SSP Diaries | Access to affordable healthcare
One of the requirements for good democratic governance is an affordable healthcare system for the people. Has this been something that we have ever managed to achieve in our history? Many years ago, as a child, I remember it was not unusual for the services of the private practitioner, in the countryside, to be paid in kind. The poorer people in society would offer what they could, ground provisions, fruits, etc., as payment and this was accepted. Although not standard practice for everyone, it was clear that some could afford to pay with money and some in kind, affordability was never something enjoyed by all.
The alternative was always going to the public hospitals to be treated for free but, in such cases, you stood the chance of suffering more because of the volume of people, poor waiting facilities and the long wait for treatment that ensued. This system was never an efficient one for providing adequate healthcare to patients.
Today, the public hospitals offer a service which I am not quite clear on whether it works or not, as those who are deemed capable of paying are billed accordingly but I am yet to understand if this is a workable solution in the society in which we live, because of the difficulties of collecting. The semi-private or privately owned hospitals are in a category all by themselves. It is the norm these days for patients to be delivered to these institutions, with life-threatening injuries, only to be told that they cannot be attended to unless there is proof of payment of the cost of tending to one’s injuries or current condition. The ordinary man hit down by a motor vehicle or involved in a serious accident is not likely to have the means of paying for serious medical care to save his life. Unless he can be taken to our recognized regional trauma centre, the Kingston Public Hospital (KPH), he is likely to die waiting for treatment on the very stretcher he is being transported upon. The matter of providing a health or life-saving service has become secondary to that of preserving the current business model. Payment to tend to the condition presented becomes the primary concern and, where this is not forthcoming, patients are known to be transferred to public hospitals for immediate treatment. Healthcare institutions should all be mandated to save lives first at every instant and not be money-focused, that is priority healthcare.
AFFORDABLE EQUITY
How can we as a nation survive under the present dispensation? One is being mandated not to be sick in your lifetime, especially as you grow older, or, migrate when young to a country that values the lives of its citizenry. Medical insurance as a concept is a valid one. However, it fails miserably when each year the premiums increase and, to the extent that there is no commensurate increase in salary, it becomes unaffordable in a relatively short space of time. Pensioners are in a serious plight. They have no means of increasing earning power to meet the demands of increased medical costs, as they are on fixed incomes for life. They receive no special privileges and are subjected to the same cost increases faced by the salaried workers. In essence, the country does not accept any real responsibility for the life of a pensioner. In our own colloquial terms, such people have been ‘put out to pasture’. As a pensioner, heaven forbid that you require a major procedure to be done and have been juggling your insurance coverage over the years. You may find that you are no longer covered for major surgery and may have to face a stark reality of death earlier than envisaged.
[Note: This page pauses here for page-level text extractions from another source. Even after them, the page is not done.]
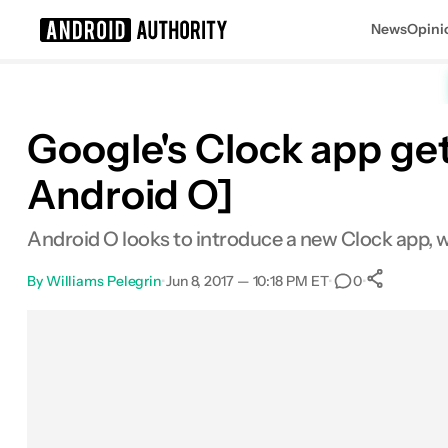
News
Opini
Search results for
Google's Clock app get
Android O]
Android O looks to introduce a new Clock app, w
By
Williams Pelegrin
•
Jun 8, 2017 — 10:18 PM ET
•
•
0
0
Sha
Facebook
Shares
X
Shares
Email
Shares
LinkedIn
Shares
Reddit
Shares
Link
Shares
0
0
0
0
0
0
The cost of medical care for a significant percentage of Jamaicans has gone through the roof. It is simply unaffordable and, even when affordable becomes life-threatening thereafter, because most people will have no means of recovery after such expenditures. Our healthcare system has moved from one providing a service for its population to one in which money is the primary focus and huge profits are the ultimate solution. It is affordable for a few and not the majority. We have even reached the stage in the delivery of a health service where the fees to be paid on weekends are far more than those paid during the week, for the same service! Being ill during the week attracts a different price from having the same ailment over a weekend or on a public holiday! What a calamity.
Government needs to investigate this with a view to providing greater affordable equity in the access of reasonably priced healthcare. Affordable healthcare is a right for everyone and not the rich alone. Healthcare must return to being a public service across all institutions, as opposed to being solely business-oriented profit-making entities. The plight of the poor must be addressed and, in the delivery of a free service, they must be treated as human beings and in a dignified manner. It is time that pensioners have their pensions index linked to the cost of living and be offered healthcare benefits that will assist them in having acceptable lifestyles as permanent fixed income earners and people that have already given their working years in building their country.